Per alcuni studenti sostenere un esame scritto alla maturità sarebbe superfluo, tanto d’aver lanciato una petizione su change.org. Il tema invece è un esercizio mentale troppo importante, soprattutto perché serve a svelare il proprio carattere
Ogni ministro sogna di lasciare il segno. Quelli all’Istruzione tirano sempre in ballo la possibilità di cambiare la scuola e con essa il metodo di studio, incuranti del segno che potrebbero lasciare agli studenti.
Ma il fatto che da decenni la scuola italiana sia un cantiere dove i lavori sono sempre aperti è già di per sé un brutto segno. Vedremo se il ministro all’Istruzione Patrizio Bianchi si piegherà alla leva studentesca che su change.org scrive di trovare «ingiusto e infruttuoso andare a sostenere un esame scritto in quanto pleonastico, giacché i professori curricolari, nei cinque anni trascorsi, hanno avuto modo di toccare con mano e saggiare le nostre capacità». Per costoro il tema è superfluo, superato.
È pur vero che i laureati italiani sono richiesti in tutto il mondo e che le nostre università continuano a produrre grandi menti, ma, se guardiamo le fasce più giovani, la situazione si aggrava: più di un terzo dei ragazzi non ha un bagaglio alfabetico sufficiente. Le riforme del ministro vanno dalle classi pollaio fino al nuovo contratto per i docenti; inoltre lo stesso vorrebbe fare della scuola il centro pulsante del Paese.

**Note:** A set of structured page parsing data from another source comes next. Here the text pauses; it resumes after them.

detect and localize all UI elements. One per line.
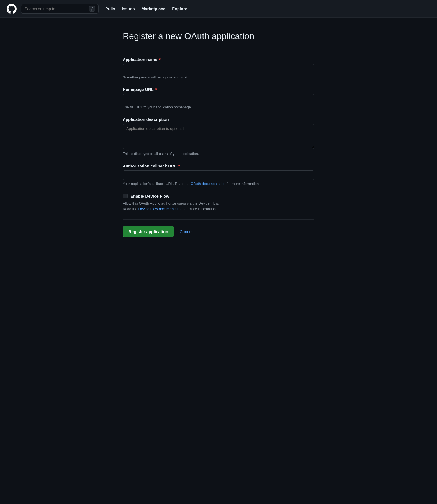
app-name-input[interactable]	[123, 64, 314, 73]
search-input[interactable]	[25, 7, 87, 11]
search-shortcut-key: /	[89, 6, 95, 12]
main-content: Register a new OAuth application Applica…	[116, 18, 321, 259]
header: / Pulls Issues Marketplace Explore	[0, 0, 437, 18]
device-flow-hint: Allow this OAuth App to authorize users …	[123, 201, 314, 212]
app-name-label: Application name *	[123, 57, 314, 62]
device-flow-label[interactable]: Enable Device Flow	[130, 194, 169, 198]
device-flow-checkbox-row: Enable Device Flow	[123, 194, 314, 198]
homepage-url-input[interactable]	[123, 94, 314, 103]
github-logo-icon[interactable]	[7, 4, 17, 14]
app-name-group: Application name * Something users will …	[123, 57, 314, 79]
homepage-url-label: Homepage URL *	[123, 87, 314, 92]
cancel-button[interactable]: Cancel	[178, 226, 194, 237]
homepage-url-hint: The full URL to your application homepag…	[123, 105, 314, 109]
app-name-required-star: *	[159, 57, 161, 62]
nav-issues[interactable]: Issues	[122, 6, 135, 11]
nav-pulls[interactable]: Pulls	[105, 6, 115, 11]
callback-url-group: Authorization callback URL * Your applic…	[123, 164, 314, 186]
device-flow-checkbox[interactable]	[123, 194, 128, 198]
form-actions: Register application Cancel	[123, 226, 314, 237]
search-bar[interactable]: /	[21, 4, 99, 14]
app-description-label: Application description	[123, 117, 314, 122]
callback-url-input[interactable]	[123, 170, 314, 180]
homepage-url-required-star: *	[155, 87, 157, 92]
device-flow-docs-link[interactable]: Device Flow documentation	[138, 207, 182, 211]
app-name-hint: Something users will recognize and trust…	[123, 75, 314, 79]
app-description-hint: This is displayed to all users of your a…	[123, 152, 314, 156]
page-title: Register a new OAuth application	[123, 31, 314, 41]
app-description-group: Application description This is displaye…	[123, 117, 314, 156]
callback-url-required-star: *	[178, 164, 180, 168]
homepage-url-group: Homepage URL * The full URL to your appl…	[123, 87, 314, 109]
nav-marketplace[interactable]: Marketplace	[142, 6, 166, 11]
oauth-docs-link[interactable]: OAuth documentation	[191, 182, 226, 186]
callback-url-label: Authorization callback URL *	[123, 164, 314, 168]
footer-divider	[123, 219, 314, 220]
register-application-button[interactable]: Register application	[123, 226, 174, 237]
oauth-registration-form: Application name * Something users will …	[123, 57, 314, 237]
nav-explore[interactable]: Explore	[172, 6, 187, 11]
app-description-textarea[interactable]	[123, 124, 314, 149]
header-nav: Pulls Issues Marketplace Explore	[105, 6, 187, 11]
title-divider	[123, 48, 314, 48]
callback-url-hint: Your application's callback URL. Read ou…	[123, 182, 314, 186]
device-flow-group: Enable Device Flow Allow this OAuth App …	[123, 194, 314, 212]
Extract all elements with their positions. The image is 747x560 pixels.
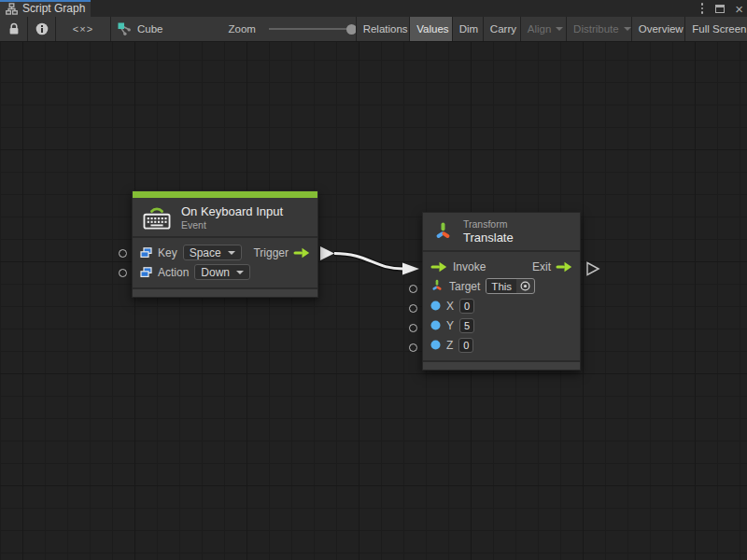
translate-node-title: Translate: [463, 231, 514, 245]
port-target-input[interactable]: [409, 285, 417, 293]
relations-button[interactable]: Relations: [357, 17, 410, 41]
close-icon[interactable]: ×: [735, 2, 743, 16]
node-footer: [423, 360, 580, 370]
window-menu-icon[interactable]: [699, 1, 706, 16]
target-row: Target This: [423, 276, 580, 296]
transform-icon: [433, 221, 453, 243]
keyboard-icon: [142, 204, 172, 231]
port-key-input[interactable]: [119, 249, 127, 258]
tab-script-graph[interactable]: Script Graph: [0, 0, 91, 17]
wire-end-arrow: [402, 263, 419, 275]
code-icon: <×>: [73, 23, 93, 35]
translate-node[interactable]: Transform Translate Invoke Exit: [422, 212, 581, 371]
graph-asset-icon: [118, 22, 132, 36]
exit-label: Exit: [532, 260, 551, 273]
port-action-input[interactable]: [119, 269, 127, 277]
carry-button[interactable]: Carry: [484, 17, 520, 41]
tab-title: Script Graph: [22, 2, 85, 15]
chevron-down-icon: [228, 251, 235, 255]
event-node-header: On Keyboard Input Event: [133, 198, 317, 238]
action-dropdown[interactable]: Down: [194, 264, 250, 280]
target-object-button[interactable]: This: [486, 278, 535, 294]
full-screen-button[interactable]: Full Screen: [685, 17, 747, 41]
z-label: Z: [446, 339, 453, 352]
value-port-dot: [430, 320, 441, 330]
node-category: Transform: [463, 218, 514, 230]
lock-icon: [8, 22, 20, 35]
y-label: Y: [446, 319, 454, 332]
zoom-slider[interactable]: [269, 28, 355, 30]
graph-canvas[interactable]: On Keyboard Input Event Key Space Trigge…: [0, 42, 747, 560]
exit-unconnected-arrow: [587, 263, 599, 275]
chevron-down-icon: [624, 27, 631, 31]
event-accent-bar: [133, 191, 317, 198]
y-row: Y 5: [423, 315, 580, 335]
distribute-button[interactable]: Distribute: [567, 17, 631, 41]
chevron-down-icon: [236, 271, 244, 274]
value-port-dot: [430, 301, 441, 311]
lock-button[interactable]: [0, 17, 27, 41]
port-y-input[interactable]: [409, 324, 417, 332]
trigger-output-port[interactable]: [293, 247, 310, 259]
graph-hierarchy-icon: [6, 3, 18, 15]
z-value-field[interactable]: 0: [458, 338, 473, 353]
z-row: Z 0: [423, 335, 580, 355]
key-dropdown[interactable]: Space: [183, 245, 242, 260]
edit-source-button[interactable]: <×>: [56, 17, 110, 41]
enum-icon: [140, 247, 152, 259]
value-port-dot: [430, 340, 441, 350]
translate-node-header: Transform Translate: [423, 213, 580, 252]
target-label: Target: [449, 280, 480, 293]
x-row: X 0: [423, 296, 580, 315]
graph-toolbar: <×> Cube Zoom 1x Relations Values Dim Ca…: [0, 17, 747, 42]
object-picker-icon[interactable]: [516, 281, 534, 291]
invoke-row: Invoke Exit: [423, 257, 580, 276]
chevron-down-icon: [556, 27, 563, 31]
exit-output-port[interactable]: [556, 261, 572, 273]
dim-button[interactable]: Dim: [453, 17, 483, 41]
action-label: Action: [158, 266, 189, 279]
transform-mini-icon: [430, 279, 444, 293]
x-value-field[interactable]: 0: [459, 299, 474, 314]
port-z-input[interactable]: [409, 343, 417, 352]
script-graph-window: Script Graph × <×> Cube Zoom: [0, 0, 747, 560]
overview-button[interactable]: Overview: [632, 17, 685, 41]
y-value-field[interactable]: 5: [459, 318, 474, 333]
event-node-subtitle: Event: [181, 219, 283, 231]
tab-bar: Script Graph ×: [0, 0, 747, 17]
port-x-input[interactable]: [409, 304, 417, 313]
zoom-slider-knob[interactable]: [346, 24, 356, 35]
toolbar-context-segment: Cube Zoom 1x: [111, 17, 356, 41]
align-button[interactable]: Align: [521, 17, 566, 41]
info-icon: [35, 22, 49, 35]
key-label: Key: [158, 246, 177, 259]
trigger-label: Trigger: [253, 246, 289, 259]
connection-wire: [0, 42, 747, 560]
action-row: Action Down: [133, 262, 317, 282]
maximize-icon[interactable]: [715, 5, 725, 13]
zoom-label: Zoom: [229, 23, 256, 35]
key-row: Key Space Trigger: [133, 243, 317, 262]
info-button[interactable]: [28, 17, 55, 41]
node-footer: [133, 287, 317, 297]
values-button[interactable]: Values: [410, 17, 451, 41]
x-label: X: [446, 300, 454, 313]
target-object-name: Cube: [137, 23, 163, 35]
invoke-label: Invoke: [453, 260, 486, 273]
focused-tab-indicator: [0, 0, 91, 2]
wire-start-arrow: [320, 246, 334, 260]
event-node[interactable]: On Keyboard Input Event Key Space Trigge…: [132, 190, 318, 298]
enum-icon: [140, 267, 152, 278]
invoke-input-port[interactable]: [430, 261, 447, 273]
event-node-title: On Keyboard Input: [181, 204, 283, 218]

Più che pulsante lo vorrei pensante, per poter rimediare al disagio giovanile dei nostri giorni: come è possibile che si dicano venti parole dove cinque ne basterebbero o cinque dove ce ne vorrebbero venti? Il dono di sintesi, inveterata virtù, è in questo caso un campanello d’allarme a cui si sarebbe dovuto rimediare da tempo. La situazione peggiora con gli studenti che ripetono a pappagallo perché un’idea propria da elaborare non ce l’hanno.
A questo si rimedia leggendo e scrivendo. Il tema in classe è uno strumento troppo importante per poterlo cancellare solo perché a richiederlo è un manipolo di studenti. Il tema come esercizio mentale è sempre stato utile e formativo. Oltre a essere un modo per ottenere silenzio da chi è al di là della cattedra, consente anche di evadere senza alzarsi dal banco: si possono esprimere fantasie, gioie e paure.
Fortunato chi, davanti al foglio ancora in bianco, si sente sotto pressione nel sapere che l’insegnante prima o poi lo correggerà caracollando attraverso le lacune della sintassi, dell’ortografia e del lessico. Serve a svelare il nostro carattere, soprattutto a mostrare uno stile e una punteggiatura che sono unici, personali e irripetibili.
Oscar Wilde scrisse: «Tutta la mattina ho lavorato su una poesia per togliervi una virgola, poi ho lavorato tutto il pomeriggio per rimettervela». Aveva fatto dell’eccentricità un pregio assoluto, non raccontandola ma scrivendola, e questo è un bel segno.